Data listing:
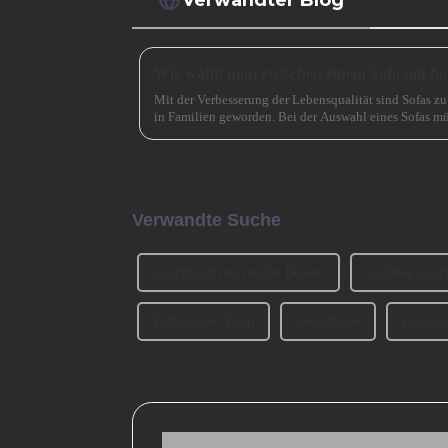
Mit der Verbesserung der Lebensqualität sind Sofas 
in Familien geworden. Bei der Auswahl eines Sofas mü
und Material auch ... berücksichtigt werden.
Verwandte Suche
Couchtisch mit runden Beinen
Goldene Couch
Einbeiniger Tisch
Sesselbeine
Quadrat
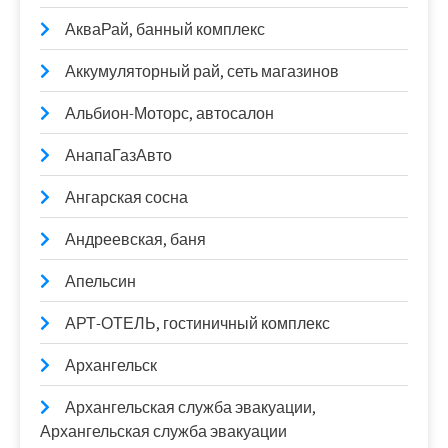
АкваРай, банный комплекс
Аккумуляторный рай, сеть магазинов
Альбион-Моторс, автосалон
АнапаГазАвто
Ангарская сосна
Андреевская, баня
Апельсин
АРТ-ОТЕЛЬ, гостиничный комплекс
Архангельск
Архангельская служба эвакуации,
Архангельская служба эвакуации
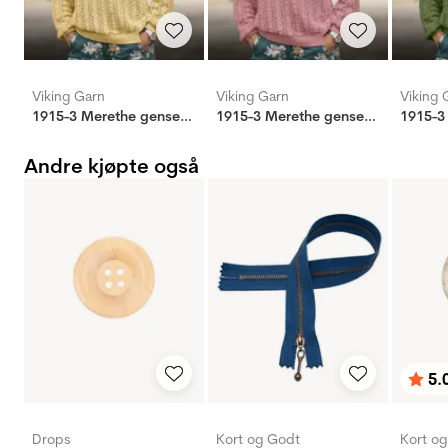
Viking Garn
Viking Garn
Viking 
1915-3 Merethe genser lys gul
1915-3 Merethe genser gammelrosa
Andre kjøpte også
5.
Karak
av 5 
Drops
Kort og Godt
Kort o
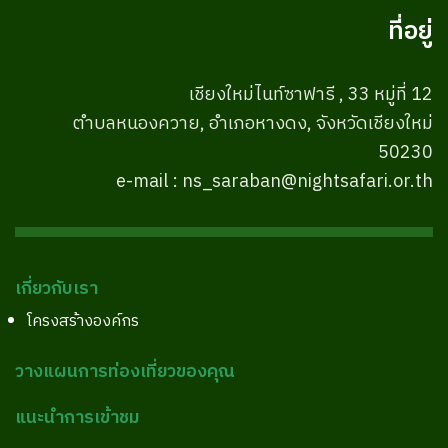
ที่อยู่
เชียงใหม่ไนท์ซาฟารี , 33 หมู่ที่ 12
ตำบลหนองควาย, อำเภอหางดง, จังหวัดเชียงใหม่
50230
e-mail : ns_saraban@nightsafari.or.th
เกี่ยวกับเรา
โครงสร้างองค์กร
วางแผนการท่องเที่ยวของคุณ
แนะนำการเข้าชม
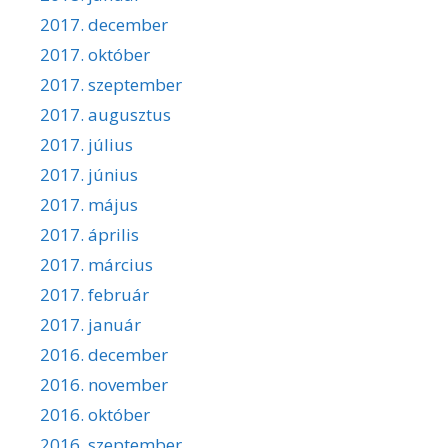
2017. december
2017. október
2017. szeptember
2017. augusztus
2017. július
2017. június
2017. május
2017. április
2017. március
2017. február
2017. január
2016. december
2016. november
2016. október
2016. szeptember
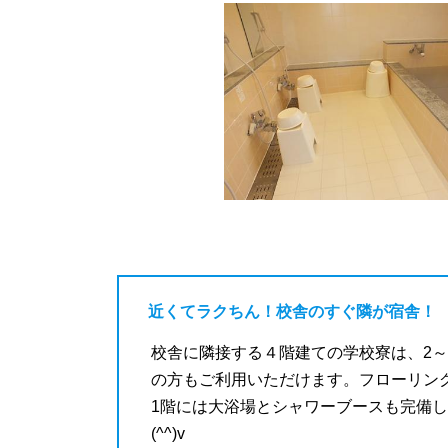
近くてラクちん！校舎のすぐ隣が宿舎！
校舎に隣接する４階建ての学校寮は、2
の方もご利用いただけます。フローリン
1階には大浴場とシャワーブースも完備し
(^^)v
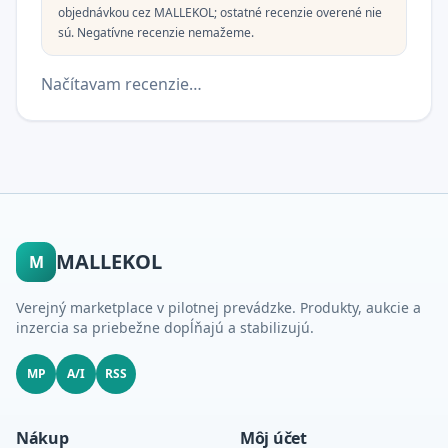
objednávkou cez MALLEKOL; ostatné recenzie overené nie
sú. Negatívne recenzie nemažeme.
Načítavam recenzie…
MALLEKOL
M
Verejný marketplace v pilotnej prevádzke. Produkty, aukcie a
inzercia sa priebežne dopĺňajú a stabilizujú.
MP
A/I
RSS
Nákup
Môj účet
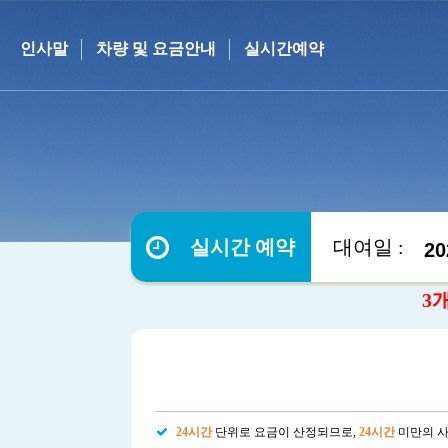
인사말
차량 및 요금안내
실시간예약
실시간 예약
대여일 :
3
24시간
단위로 요금이 산정되므로,
24시간
미만의 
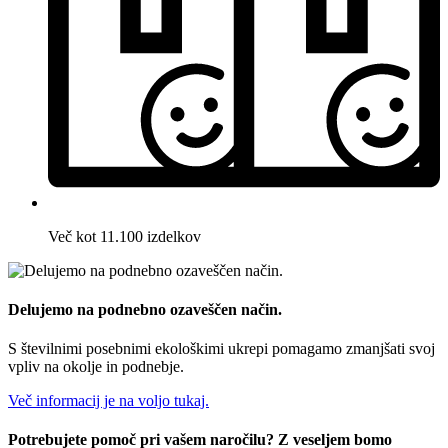
Več kot 11.100 izdelkov
Delujemo na podnebno ozaveščen način.
S številnimi posebnimi ekološkimi ukrepi pomagamo zmanjšati svoj
vpliv na okolje in podnebje.
Več informacij je na voljo tukaj.
Potrebujete pomoč pri vašem naročilu? Z veseljem bomo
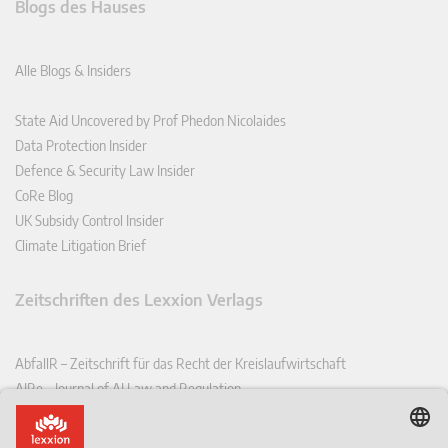
Blogs des Hauses
Alle Blogs & Insiders
State Aid Uncovered by Prof Phedon Nicolaides
Data Protection Insider
Defence & Security Law Insider
CoRe Blog
UK Subsidy Control Insider
Climate Litigation Brief
Zeitschriften des Lexxion Verlags
AbfallR – Zeitschrift für das Recht der Kreislaufwirtschaft
AIRe – Journal of AI Law and Regulation
CCLR – Carbon & Climate Law Review
CoRe – European Competition and Regulatory Law Review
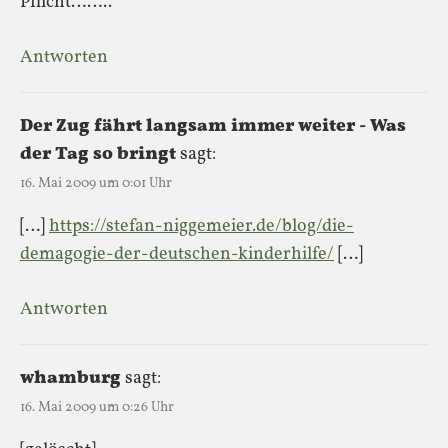
Pflicht……..
Antworten
Der Zug fährt langsam immer weiter - Was
der Tag so bringt
sagt:
16. Mai 2009 um 0:01 Uhr
[…]
https://stefan-niggemeier.de/blog/die-
demagogie-der-deutschen-kinderhilfe/
[…]
Antworten
whamburg
sagt:
16. Mai 2009 um 0:26 Uhr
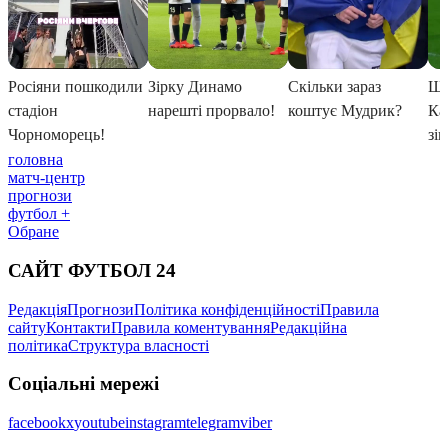
головна
матч-центр
прогнози
футбол +
Обране
САЙТ ФУТБОЛ 24
Редакція
Прогнози
Політика конфіденційності
Правила
сайту
Контакти
Правила коментування
Редакційна
політика
Структура власності
Соціальні мережі
facebook
x
youtube
instagram
telegram
viber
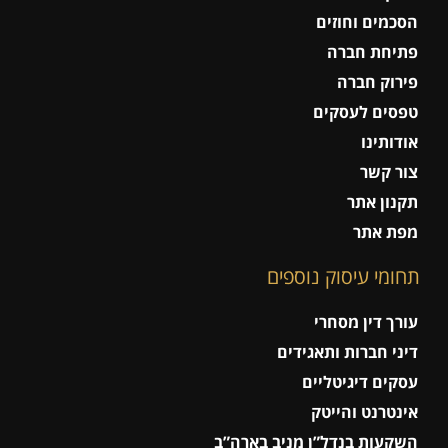
הסכמים וחוזים
פתיחת חברה
פירוק חברה
טפסים לעסקים
אודותינו
צור קשר
תקנון אתר
מפת אתר
תחומי עיסוק נוספים
עורך דין מסחרי
דיני חברות ותאגידים
עסקים דיגיטליים
אינטרנט והייטק
השקעות בנדל”ן מניב בארה”ב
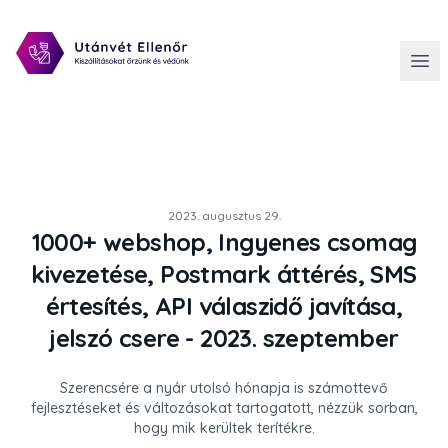
2023. augusztus 29.
1000+ webshop, Ingyenes csomag
kivezetése, Postmark áttérés, SMS
értesítés, API válaszidő javítása,
jelszó csere - 2023. szeptember
Szerencsére a nyár utolsó hónapja is számottevő
fejlesztéseket és változásokat tartogatott, nézzük sorban,
hogy mik kerültek terítékre.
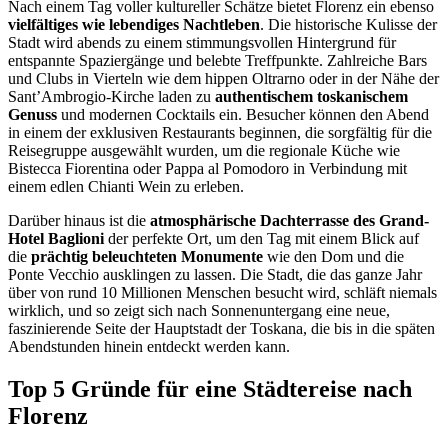
Nach einem Tag voller kultureller Schätze bietet Florenz ein ebenso
vielfältiges wie lebendiges Nachtleben
. Die historische Kulisse der
Stadt wird abends zu einem stimmungsvollen Hintergrund für
entspannte Spaziergänge und belebte Treffpunkte. Zahlreiche Bars
und Clubs in Vierteln wie dem hippen Oltrarno oder in der Nähe der
Sant’Ambrogio-Kirche laden zu
authentischem toskanischem
Genuss
und modernen Cocktails ein. Besucher können den Abend
in einem der exklusiven Restaurants beginnen, die sorgfältig für die
Reisegruppe ausgewählt wurden, um die regionale Küche wie
Bistecca Fiorentina oder Pappa al Pomodoro in Verbindung mit
einem edlen Chianti Wein zu erleben.
Darüber hinaus ist die
atmosphärische Dachterrasse des Grand-
Hotel Baglioni
der perfekte Ort, um den Tag mit einem Blick auf
die
prächtig beleuchteten Monumente
wie den Dom und die
Ponte Vecchio ausklingen zu lassen. Die Stadt, die das ganze Jahr
über von rund 10 Millionen Menschen besucht wird, schläft niemals
wirklich, und so zeigt sich nach Sonnenuntergang eine neue,
faszinierende Seite der Hauptstadt der Toskana, die bis in die späten
Abendstunden hinein entdeckt werden kann.
Top 5 Gründe für eine Städtereise nach
Florenz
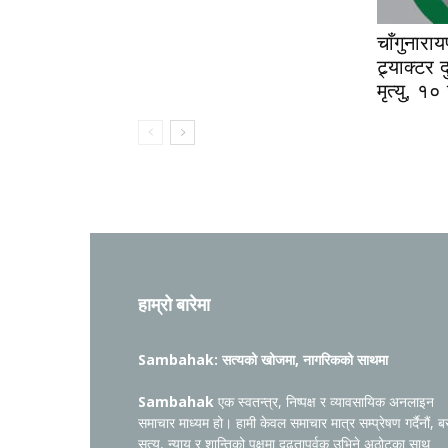
चाँगुनारा
ट्र्याक्टर
मृत्यु, १०
हाम्रो बारेमा
Sambahak: सत्यको खोजमा, नागरिकको साथमा
Sambahak
एक स्वतन्त्र, निष्पक्ष र व्यावसायिक अनलाइन
समाचार माध्यम हो। हामी केवल समाचार मात्र सम्प्रेषण गर्दैनौं, ब
सत्य, न्याय र शान्तिको पक्षमा दृढतापूर्वक उभिने अठोटका साथ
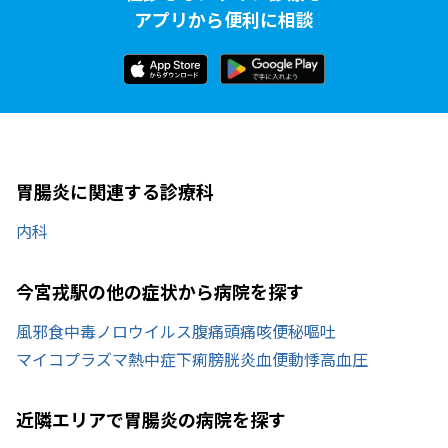
アプリから便利に相談
胃腸炎に関連する診療科
内科
今宮戎駅の他の症状から病院を探す
風邪
食中毒
ノロウイルス
腹痛
頭痛
咳
便秘
嘔吐
マイコプラズマ
熱中症
下痢
膀胱炎
血便
動悸
高血圧
近隣エリアで胃腸炎の病院を探す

Brief: The lines you need are those containing "szeptember"; find them in the records and copy them.

Response area:
2017. szeptember
2016. szeptember
jelszó csere - 2023. szeptember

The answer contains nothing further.